Collected data:
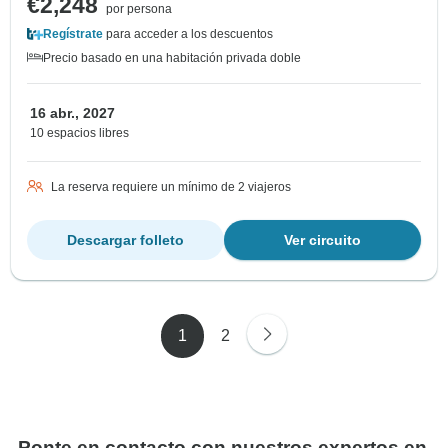
€2,248
por persona
Regístrate
para acceder a los descuentos
Precio basado en una habitación privada doble
16 abr., 2027
10 espacios libres
La reserva requiere un mínimo de 2 viajeros
Descargar folleto
Ver circuito
1
2
Ponte en contacto con nuestros expertos en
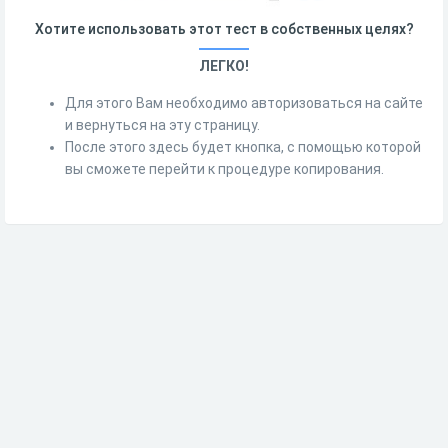
Хотите использовать этот тест в собственных целях?
ЛЕГКО!
Для этого Вам необходимо авторизоваться на сайте
и вернуться на эту страницу.
После этого здесь будет кнопка, с помощью которой
вы сможете перейти к процедуре копирования.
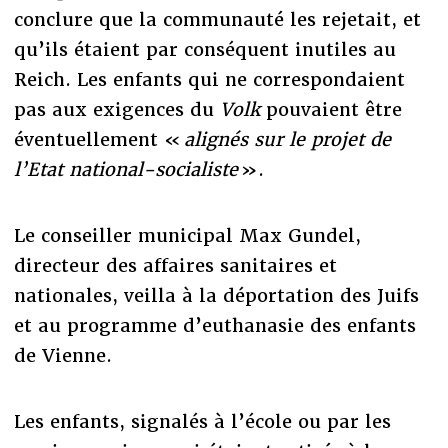
conclure que la communauté les rejetait, et
qu’ils étaient par conséquent inutiles au
Reich. Les enfants qui ne correspondaient
pas aux exigences du
Volk
pouvaient être
éventuellement «
alignés sur le projet de
l’Etat national-socialiste
».
Le conseiller municipal Max Gundel,
directeur des affaires sanitaires et
nationales, veilla à la déportation des Juifs
et au programme d’euthanasie des enfants
de Vienne.
Les enfants, signalés à l’école ou par les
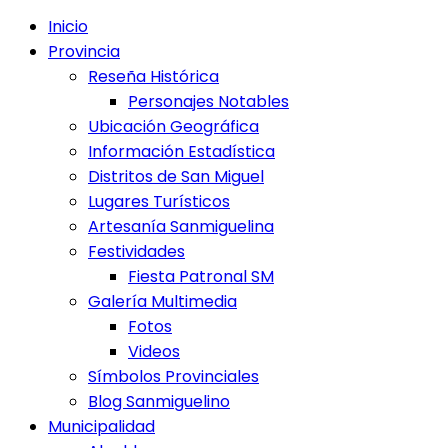
Inicio
Provincia
Reseña Histórica
Personajes Notables
Ubicación Geográfica
Información Estadística
Distritos de San Miguel
Lugares Turísticos
Artesanía Sanmiguelina
Festividades
Fiesta Patronal SM
Galería Multimedia
Fotos
Videos
Símbolos Provinciales
Blog Sanmiguelino
Municipalidad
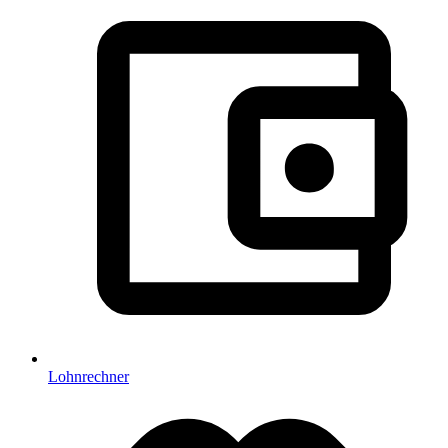
Lohnrechner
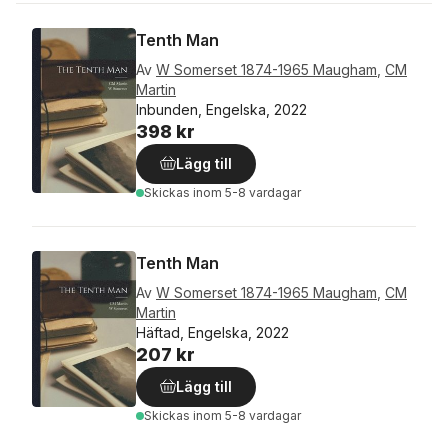
Tenth Man
Av
W Somerset 1874-1965 Maugham
,
CM
Martin
Inbunden, Engelska, 2022
398 kr
Lägg till
Skickas
inom 5-8 vardagar
Tenth Man
Av
W Somerset 1874-1965 Maugham
,
CM
Martin
Häftad, Engelska, 2022
207 kr
Lägg till
Skickas
inom 5-8 vardagar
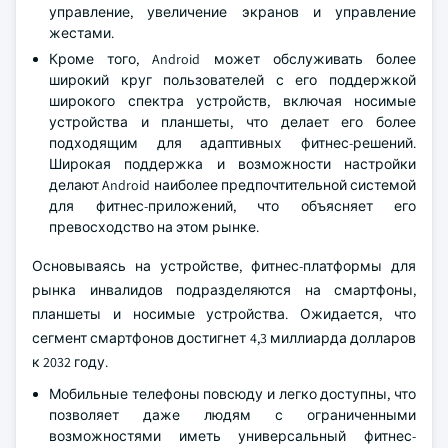
управление, увеличение экранов и управление
жестами.
Кроме того, Android может обслуживать более
широкий круг пользователей с его поддержкой
широкого спектра устройств, включая носимые
устройства и планшеты, что делает его более
подходящим для адаптивных фитнес-решений.
Широкая поддержка и возможности настройки
делают Android наиболее предпочтительной системой
для фитнес-приложений, что объясняет его
превосходство на этом рынке.
Основываясь на устройстве, фитнес-платформы для
рынка инвалидов подразделяются на смартфоны,
планшеты и носимые устройства. Ожидается, что
сегмент смартфонов достигнет 4,3 миллиарда долларов
к 2032 году.
Мобильные телефоны повсюду и легко доступны, что
позволяет даже людям с ограниченными
возможностями иметь универсальный фитнес-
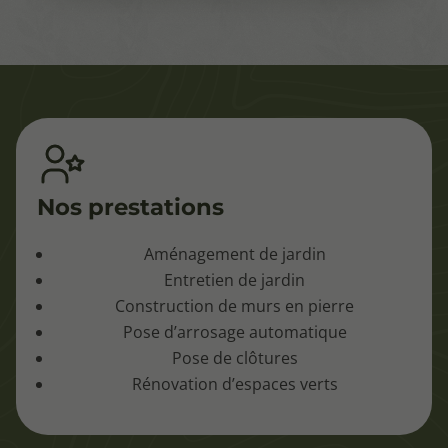
Nos prestations
Aménagement de jardin
Entretien de jardin
Construction de murs en pierre
Pose d’arrosage automatique
Pose de clôtures
Rénovation d’espaces verts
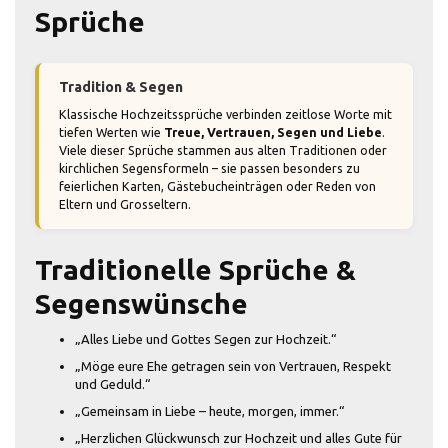
Sprüche
Tradition & Segen
Klassische Hochzeitssprüche verbinden zeitlose Worte mit
tiefen Werten wie
Treue, Vertrauen, Segen und Liebe
.
Viele dieser Sprüche stammen aus alten Traditionen oder
kirchlichen Segensformeln – sie passen besonders zu
feierlichen Karten, Gästebucheinträgen oder Reden von
Eltern und Grosseltern.
Traditionelle Sprüche &
Segenswünsche
„Alles Liebe und Gottes Segen zur Hochzeit.“
„Möge eure Ehe getragen sein von Vertrauen, Respekt
und Geduld.“
„Gemeinsam in Liebe – heute, morgen, immer.“
„Herzlichen Glückwunsch zur Hochzeit und alles Gute für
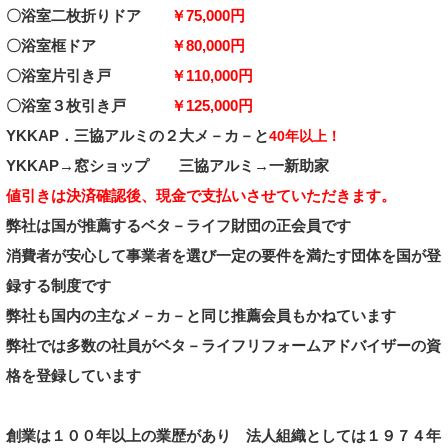
〇
浴室二枚折りドア
￥75,000
円
〇
浴室框ドア
￥80,000
円
〇
浴室片引き戸
￥110,000
円
〇
浴室３枚
引き戸
￥125,000
円
YKKAP．三協
アルミ
の２大メ－カ－と
40年以上！
YKKAP→
窓ショップ
三協アルミ
→一新助家
値引きは決済確認後、現金で支払いさせていただきます
。
弊社は国が推薦するベタ－ライフ財団の正会員です
消費者が安心して事業者を選び一定の要件を満たす
団体を
国が登
録する制度
です
弊社も国内の主なメ－カ－と同じ推薦会員もかねています
弊社では多数の社員がベタ－ライフリフォーム
アドバイザーの資
格を登録しています
創業は１００年以上の業歴があり
法人組織としては１９７
４年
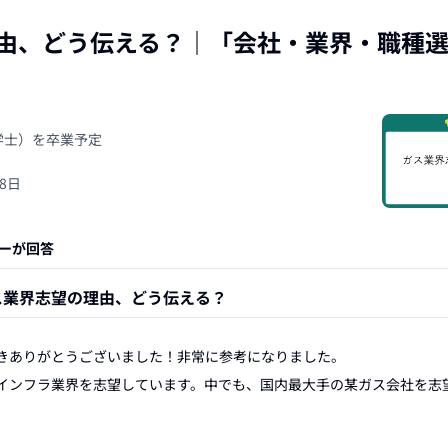
由、どう伝える？
｜「
会社・業界・職種
（学士）を卒業予定
28日
ーが回答
ス業界志望の理由、どう伝える？
きありがとうございました！非常に参考になりました。

インフラ業界を志望しています。中でも、国内最大手の某ガス会社を志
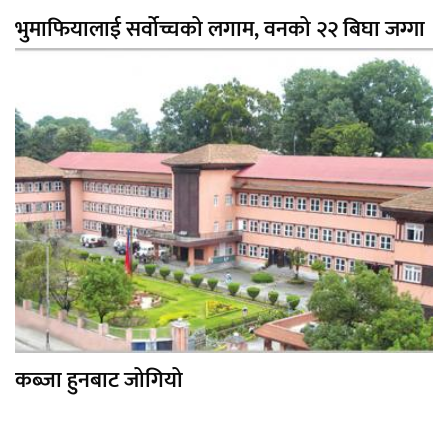
भुमाफियालाई सर्वोच्चको लगाम, वनको २२ बिघा जग्गा
कब्जा हुनबाट जोगियो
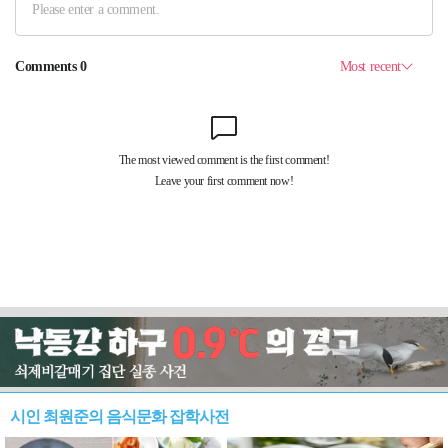
시인 최원준의 음식문화 잡학사전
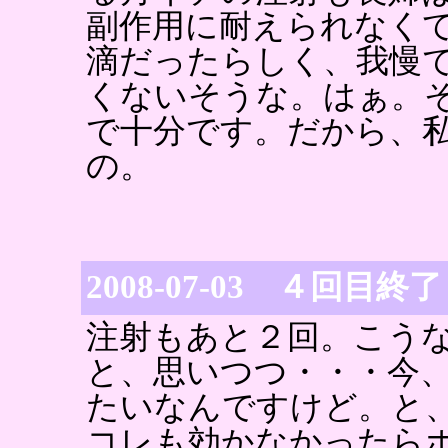
副作用に耐えられなく
滴だったらしく、我慢
くないそうな。はぁ。
で十分です。だから、
の。
2008-07-03 ４回目終了
注射もあと２回。こう
と、思いつつ・・・今
たいなんですけど。と
コレも効かなかったら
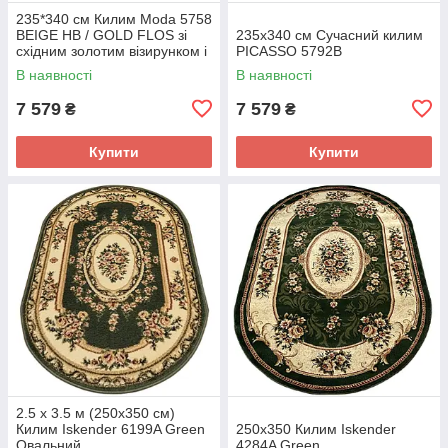
235*340 см Килим Moda 5758
BEIGE HB / GOLD FLOS зі
235х340 см Сучасний килим
східним золотим візирунком і
PICASSO 5792B
короткою бахромою
В наявності
В наявності
7 579
7 579
₴
₴
Купити
Купити
2.5 х 3.5 м (250х350 см)
Килим Iskender 6199A Green
250x350 Килим Iskender
Овальний
4284A Green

#### [Task statement]
Write every line of the data out again exactly, leaving out all images.

#### [Written solution]
€2,248
por persona
Regístrate
para acceder a los descuentos
Precio basado en una habitación privada doble
16 abr., 2027
10 espacios libres
La reserva requiere un mínimo de 2 viajeros
Descargar folleto
Ver circuito
1
2
Ponte en contacto con nuestros expertos en
Хотите использовать этот тест в собственных целях?
ЛЕГКО!
Для этого Вам необходимо авторизоваться на сайте
и вернуться на эту страницу.
После этого здесь будет кнопка, с помощью которой
вы сможете перейти к процедуре копирования.
conclure que la communauté les rejetait, et
qu’ils étaient par conséquent inutiles au
Reich. Les enfants qui ne correspondaient
pas aux exigences du
Volk
pouvaient être
éventuellement «
alignés sur le projet de
l’Etat national-socialiste
».
Le conseiller municipal Max Gundel,
directeur des affaires sanitaires et
nationales, veilla à la déportation des Juifs
et au programme d’euthanasie des enfants
de Vienne.
Les enfants, signalés à l’école ou par les
Inicio
Provincia
Reseña Histórica
Personajes Notables
Ubicación Geográfica
Información Estadística
Distritos de San Miguel
Lugares Turísticos
Artesanía Sanmiguelina
Festividades
Fiesta Patronal SM
Galería Multimedia
Fotos
Videos
Símbolos Provinciales
Blog Sanmiguelino
Municipalidad
Lohnrechner
Tenth Man
Av
W Somerset 1874-1965 Maugham
,
CM
Martin
Inbunden, Engelska, 2022
398 kr
Lägg till
Skickas
inom 5-8 vardagar
Tenth Man
Av
W Somerset 1874-1965 Maugham
,
CM
Martin
Häftad, Engelska, 2022
207 kr
Lägg till
Skickas
inom 5-8 vardagar
управление, увеличение экранов и управление
жестами.
Кроме того, Android может обслуживать более
широкий круг пользователей с его поддержкой
широкого спектра устройств, включая носимые
устройства и планшеты, что делает его более
подходящим для адаптивных фитнес-решений.
Широкая поддержка и возможности настройки
делают Android наиболее предпочтительной системой
для фитнес-приложений, что объясняет его
превосходство на этом рынке.
Основываясь на устройстве, фитнес-платформы для
рынка инвалидов подразделяются на смартфоны,
планшеты и носимые устройства. Ожидается, что
сегмент смартфонов достигнет 4,3 миллиарда долларов
к 2032 году.
Мобильные телефоны повсюду и легко доступны, что
позволяет даже людям с ограниченными
возможностями иметь универсальный фитнес-
Nos prestations
Aménagement de jardin
Entretien de jardin
Construction de murs en pierre
Pose d’arrosage automatique
Pose de clôtures
Rénovation d’espaces verts
Sprüche
Tradition & Segen
Klassische Hochzeitssprüche verbinden zeitlose Worte mit
tiefen Werten wie
Treue, Vertrauen, Segen und Liebe
.
Viele dieser Sprüche stammen aus alten Traditionen oder
kirchlichen Segensformeln – sie passen besonders zu
feierlichen Karten, Gästebucheinträgen oder Reden von
Eltern und Grosseltern.
Traditionelle Sprüche &
Segenswünsche
„Alles Liebe und Gottes Segen zur Hochzeit.“
„Möge eure Ehe getragen sein von Vertrauen, Respekt
und Geduld.“
„Gemeinsam in Liebe – heute, morgen, immer.“
„Herzlichen Glückwunsch zur Hochzeit und alles Gute für
〇
浴室二枚折りドア
￥75,000
円
〇
浴室框ドア
￥80,000
円
〇
浴室片引き戸
￥110,000
円
〇
浴室３枚
引き戸
￥125,000
円
YKKAP．三協
アルミ
の２大メ－カ－と
40年以上！
YKKAP→
窓ショップ
三協アルミ
→一新助家
値引きは決済確認後、現金で支払いさせていただきます
。
弊社は国が推薦するベタ－ライフ財団の正会員です
消費者が安心して事業者を選び一定の要件を満たす
団体を
国が登
録する制度
です
弊社も国内の主なメ－カ－と同じ推薦会員もかねています
弊社では多数の社員がベタ－ライフリフォーム
アドバイザーの資
格を登録しています
創業は１００年以上の業歴があり
法人組織としては１９７
４年
由、どう伝える？
｜「
会社・業界・職種
（学士）を卒業予定
28日
ーが回答
ス業界志望の理由、どう伝える？
きありがとうございました！非常に参考になりました。

インフラ業界を志望しています。中でも、国内最大手の某ガス会社を志
भुमाफियालाई सर्वोच्चको लगाम, वनको २२ बिघा जग्गा
कब्जा हुनबाट जोगियो
시인 최원준의 음식문화 잡학사전
副作用に耐えられなく
滴だったらしく、我慢
くないそうな。はぁ。
で十分です。だから、
の。
2008-07-03 ４回目終了
注射もあと２回。こう
と、思いつつ・・・今
たいなんですけど。と
コレも効かなかったら
235*340 см Килим Moda 5758
BEIGE HB / GOLD FLOS зі
235х340 см Сучасний килим
східним золотим візирунком і
PICASSO 5792B
короткою бахромою
В наявності
В наявності
7 579
7 579
₴
₴
Купити
Купити
2.5 х 3.5 м (250х350 см)
Килим Iskender 6199A Green
250x350 Килим Iskender
Овальний
4284A Green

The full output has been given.